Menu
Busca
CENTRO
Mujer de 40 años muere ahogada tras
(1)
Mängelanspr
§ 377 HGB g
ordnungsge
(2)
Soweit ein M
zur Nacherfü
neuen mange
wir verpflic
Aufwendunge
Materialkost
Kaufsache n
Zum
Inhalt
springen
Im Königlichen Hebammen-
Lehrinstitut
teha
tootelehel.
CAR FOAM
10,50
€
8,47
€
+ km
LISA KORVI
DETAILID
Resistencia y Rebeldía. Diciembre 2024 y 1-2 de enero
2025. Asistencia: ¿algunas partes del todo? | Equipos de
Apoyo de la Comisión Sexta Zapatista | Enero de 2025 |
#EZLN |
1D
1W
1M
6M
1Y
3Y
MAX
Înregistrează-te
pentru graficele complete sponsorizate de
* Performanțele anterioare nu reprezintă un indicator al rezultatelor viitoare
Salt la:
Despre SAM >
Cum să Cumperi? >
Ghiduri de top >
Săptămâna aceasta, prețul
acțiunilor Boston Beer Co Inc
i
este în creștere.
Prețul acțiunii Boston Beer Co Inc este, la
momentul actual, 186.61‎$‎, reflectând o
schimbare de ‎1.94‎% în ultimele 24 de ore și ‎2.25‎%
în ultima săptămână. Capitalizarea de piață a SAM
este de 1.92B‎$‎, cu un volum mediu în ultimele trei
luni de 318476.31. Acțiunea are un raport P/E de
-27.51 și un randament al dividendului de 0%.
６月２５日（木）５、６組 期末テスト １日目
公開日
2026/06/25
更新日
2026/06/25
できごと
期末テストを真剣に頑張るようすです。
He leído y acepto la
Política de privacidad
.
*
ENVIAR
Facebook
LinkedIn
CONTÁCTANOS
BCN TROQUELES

-------

> [ABOUT THIS EXERCISE] All that is needed is the number of lines above in which the string "este" appears.

> [PROBLEM SOLUTION] 3